According to Reitz, the change in the schools took place in two stages. In the first stage, doctrinal religion was forced out of the public school classrooms. This was proper – the separation of church and state demanded it. In the second stage, the philosophy of “pragmatism” – with George Dewey as its leading exponent – seeped into the thinking of educators. According to Reitz, this was not so wise. It demanded not just a removal of church thinking from the schools but the introduction of “moral neutrality” into education. It meant that teaching was no longer a moral enterprise but, rather, a way of dispensing facts.

Over the last 50 years, pragmatism has reigned. Every effort has been made to sanitize the classroom, to make it free from any value-judgments on the part of the teacher whatsoever. The job of the teacher is now to “manage learning,” not “manage people” (p. 11). This is why, according to Reitz, classrooms are little more than jungles. It is impossible to learn in an environment where no one is allowed to utter the difference between right and wrong.

In his last chapter, titled “Will Conscience Prevail?” Reitz has some suggestions on how to fix the problem of public education (p. 149 ff.) First, educate teachers so that they are prepared to teach moral judgment to their students. Second, reaffirm the importance of the family. And third, reorganize the school of environment so that it is conducive to learning.
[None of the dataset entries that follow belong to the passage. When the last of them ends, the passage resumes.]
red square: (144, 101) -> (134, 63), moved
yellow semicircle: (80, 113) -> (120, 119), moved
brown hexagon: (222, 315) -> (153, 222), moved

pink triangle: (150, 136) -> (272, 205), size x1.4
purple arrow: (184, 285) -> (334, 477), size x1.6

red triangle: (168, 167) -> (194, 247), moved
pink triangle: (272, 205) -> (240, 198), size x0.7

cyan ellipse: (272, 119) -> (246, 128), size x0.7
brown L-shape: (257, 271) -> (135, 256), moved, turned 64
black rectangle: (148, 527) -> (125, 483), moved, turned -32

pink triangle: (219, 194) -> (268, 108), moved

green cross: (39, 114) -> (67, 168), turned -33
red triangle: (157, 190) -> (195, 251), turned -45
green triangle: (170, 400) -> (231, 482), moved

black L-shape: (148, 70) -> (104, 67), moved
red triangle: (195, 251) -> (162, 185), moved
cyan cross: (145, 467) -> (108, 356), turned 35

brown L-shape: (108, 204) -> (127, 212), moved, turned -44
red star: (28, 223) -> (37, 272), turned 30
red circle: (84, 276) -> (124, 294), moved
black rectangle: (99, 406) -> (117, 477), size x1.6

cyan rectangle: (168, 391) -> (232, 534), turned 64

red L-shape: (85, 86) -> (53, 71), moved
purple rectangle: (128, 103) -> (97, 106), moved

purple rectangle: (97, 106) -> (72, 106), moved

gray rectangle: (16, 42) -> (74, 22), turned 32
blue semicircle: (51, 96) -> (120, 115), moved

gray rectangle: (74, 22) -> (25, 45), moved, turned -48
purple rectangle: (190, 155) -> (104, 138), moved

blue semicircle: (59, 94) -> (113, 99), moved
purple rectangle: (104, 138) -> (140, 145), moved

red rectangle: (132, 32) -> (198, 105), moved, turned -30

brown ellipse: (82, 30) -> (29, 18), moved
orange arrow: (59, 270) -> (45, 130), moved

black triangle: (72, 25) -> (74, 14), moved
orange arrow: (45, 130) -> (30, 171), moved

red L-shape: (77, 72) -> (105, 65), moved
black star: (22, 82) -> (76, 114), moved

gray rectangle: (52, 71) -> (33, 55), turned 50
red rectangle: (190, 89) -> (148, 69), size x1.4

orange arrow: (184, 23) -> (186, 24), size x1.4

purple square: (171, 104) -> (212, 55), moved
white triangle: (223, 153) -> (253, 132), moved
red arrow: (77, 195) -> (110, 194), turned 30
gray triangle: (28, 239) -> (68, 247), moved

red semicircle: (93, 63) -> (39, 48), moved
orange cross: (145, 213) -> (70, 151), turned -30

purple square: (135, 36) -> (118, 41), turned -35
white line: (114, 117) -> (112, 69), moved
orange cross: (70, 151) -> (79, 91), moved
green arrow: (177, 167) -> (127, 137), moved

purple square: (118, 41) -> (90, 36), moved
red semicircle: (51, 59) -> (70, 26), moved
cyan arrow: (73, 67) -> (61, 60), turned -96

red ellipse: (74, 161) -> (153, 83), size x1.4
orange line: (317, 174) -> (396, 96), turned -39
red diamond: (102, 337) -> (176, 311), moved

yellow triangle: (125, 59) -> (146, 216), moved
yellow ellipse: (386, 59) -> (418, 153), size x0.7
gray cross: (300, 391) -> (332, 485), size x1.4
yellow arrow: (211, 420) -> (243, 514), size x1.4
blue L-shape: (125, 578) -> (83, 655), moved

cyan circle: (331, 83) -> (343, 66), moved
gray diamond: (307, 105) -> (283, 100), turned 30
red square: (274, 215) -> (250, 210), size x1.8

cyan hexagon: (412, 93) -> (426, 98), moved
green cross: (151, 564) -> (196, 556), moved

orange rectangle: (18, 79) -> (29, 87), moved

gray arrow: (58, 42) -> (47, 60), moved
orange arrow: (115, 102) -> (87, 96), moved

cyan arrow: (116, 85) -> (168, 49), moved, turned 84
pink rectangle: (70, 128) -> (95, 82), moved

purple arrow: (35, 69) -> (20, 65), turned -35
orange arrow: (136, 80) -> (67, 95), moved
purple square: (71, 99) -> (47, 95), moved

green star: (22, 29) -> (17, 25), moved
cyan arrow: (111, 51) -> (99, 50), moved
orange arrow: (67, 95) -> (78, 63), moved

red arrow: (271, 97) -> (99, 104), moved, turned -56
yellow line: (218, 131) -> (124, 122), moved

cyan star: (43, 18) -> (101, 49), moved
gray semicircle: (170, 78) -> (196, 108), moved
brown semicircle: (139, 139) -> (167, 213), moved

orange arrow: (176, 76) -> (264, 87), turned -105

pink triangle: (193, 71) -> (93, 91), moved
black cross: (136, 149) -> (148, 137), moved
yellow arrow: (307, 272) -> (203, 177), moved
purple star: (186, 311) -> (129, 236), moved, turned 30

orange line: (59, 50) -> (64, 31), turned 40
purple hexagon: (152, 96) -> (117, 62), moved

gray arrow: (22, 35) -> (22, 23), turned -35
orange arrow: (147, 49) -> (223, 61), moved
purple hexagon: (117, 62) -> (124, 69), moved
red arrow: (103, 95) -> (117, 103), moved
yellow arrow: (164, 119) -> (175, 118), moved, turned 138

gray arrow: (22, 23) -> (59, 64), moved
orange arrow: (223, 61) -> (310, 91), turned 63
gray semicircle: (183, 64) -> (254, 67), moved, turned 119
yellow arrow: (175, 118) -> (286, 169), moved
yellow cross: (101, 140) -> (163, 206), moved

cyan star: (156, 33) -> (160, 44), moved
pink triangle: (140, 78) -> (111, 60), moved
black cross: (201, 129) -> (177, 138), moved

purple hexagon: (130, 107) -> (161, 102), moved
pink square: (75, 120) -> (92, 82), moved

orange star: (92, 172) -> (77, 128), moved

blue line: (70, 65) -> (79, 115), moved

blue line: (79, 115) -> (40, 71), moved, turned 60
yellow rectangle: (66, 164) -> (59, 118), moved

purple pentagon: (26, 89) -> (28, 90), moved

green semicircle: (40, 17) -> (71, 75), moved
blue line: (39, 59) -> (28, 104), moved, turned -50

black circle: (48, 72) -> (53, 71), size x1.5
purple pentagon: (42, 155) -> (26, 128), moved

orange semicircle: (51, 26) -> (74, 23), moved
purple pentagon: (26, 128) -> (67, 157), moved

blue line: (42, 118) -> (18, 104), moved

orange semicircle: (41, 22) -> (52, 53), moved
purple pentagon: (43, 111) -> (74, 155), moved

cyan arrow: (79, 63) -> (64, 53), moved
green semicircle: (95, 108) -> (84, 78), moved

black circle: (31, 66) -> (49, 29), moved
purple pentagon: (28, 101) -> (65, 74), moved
These are all reasonable goals, but the second goal is probably the most important. For can we really expect organizations whose main purpose is to “instruct” children now to take on the responsibility of “educating” children? Can teachers make children moral? The French never thought so – that is why they had one word for instruction and another word for education. Education is the primary responsibility of the family, not the school.

Nor did Theodore Roosevelt think so. In a speech, he once declared that a school is a useful adjunct to a home but a wretched substitute for a home.

The problem is the family. All other suggestions do little more than nibble around the edges. In the education debate, the crisis of the family is the beginning and the end.

Dr. Dworkin is the chairman of the Calvert Institute’s board of trustees.

End Note

[Back] 1. Donald J. Reitz, Moral Crisis in the Schools: What Parents and Teachers Need to Know (Baltimoe, Md.: Cathedral Foundation Press, 1998).